Aside from its official function as a training ground and defense installation for the US military, Fort Carson also became home to prisoners of war numbering up to 9,000 people. The Axis prisoners were mostly Germans and Italians. The internment camp at Fort Carson officially opened on January 1, 1943. To compensate for the lack of necessary man power in Colorado during the war, the US military employed POWs to do various jobs such as canning tomatoes, aiding logging operations, cutting corn, and an assortment of farm works essential to keep the economy of the state running amidst the outbreak of the Second World War.

The transportation of weapons, ammunitions,  and various military supplies and equipment over the mountainous Colorado terrain was of utmost importance. As shipments began arriving from the state of Nebraska  during the first quarter of 1942, the need to efficiently transfer the supplies became an immediate concern. To carry on these tasks, the military employed mules for the job. Pack of mules became efficient allies in transferring not only military supplies but also Army officers to certain locations.

One of the most famous animals in the US Army history was a mule named Hambone. Regarded as 4th Field Artillerys pride, Hambone carried military officers up the mountainous Ute Pass terrains to Camp Hale for 13 long years. Hambone perished in March 1971. The mule was buried and received full military honors. Fort Carson history is never complete without mentioning the heroic acts of this noble animal.

At the end of the Second World War, activities at the camp significantly reduced. By the first quarter of 1946, the military strength of this Army installation dropped. The camp son faced the prospect of permanent closure until the Korean War began to rear its ugly bullet-ridden head. The outbreak of the Korean War helped revived the status of the camp. Military activities increased once again. As a result, a great number of Reserve and National Guard units begin to arrive at the camp.    

From Camp Carson to Fort Carson

Officially, the camp became Fort Carson in 1954. Mechanized units were soon assigned to the Mountain Army installation. During this particular time, additional land was acquired to help augment the space necessary for training purposes. This resulted to the size of Fort Carson as it was known today. Its current land area is 140,000 acres. As Fort Carson expanded, greater areas of land were purchased by the military to support the needs of nine Army divisions. In September 1983, 237,000 acres of additional land area was purchased. Pinon Canyon Maneuver Site, as this land area is now officially called, is situated a hundred miles to Colorados southeast. The area was intended for colossal force-on-force maneuver military training. Apart from this, live fire training as well as comprehensive maneuver training also regularly occurs at this area.

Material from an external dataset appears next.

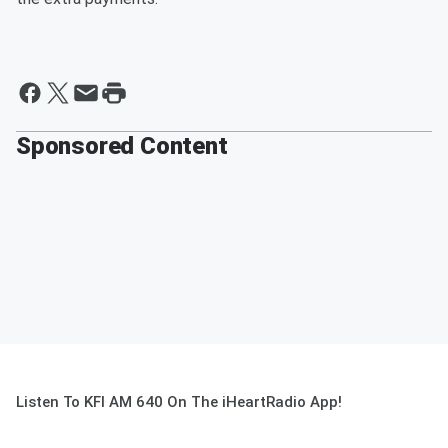
Sponsored Content
Listen To KFI AM 640 On The iHeartRadio App!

Since its establishment, soldiers assigned at Fort Carson have been known to support many kinds of community causes and events throughout the state of Colorado. Among various activities that were facilitated by the Army are search and rescue operation trainings, firefighting missions, and an assortment of crucial emergency operations. As a matter of fact, 24 cities in the state established formal ties to units assigned at Fort Carson. The Mountain Post also supports more than 300 community events which includes concerts, fairs, and parades.

Mission and Vision

Basically, the mission of Fort Carson military administration is to provide Army units adequate mission support as well as the best services. These include superior quality of life programs for volunteers, families of soldiers, and the community. The aim is to make the armed force more than capable of executing expeditionary operations with less stress on the part of the soldiers and their families during escalated conflict. The Vision of Fort Carson garrison team, on the other hand is to consistently become a service-focused and the best professional team dedicated in providing sustainable community service, hometown management, and mission readiness.

With its proud and consistent history of providing excellent support to the call of arms of the nation, Fort Carson has a five-decade long legacy of offering the best service to the community and the country as a whole.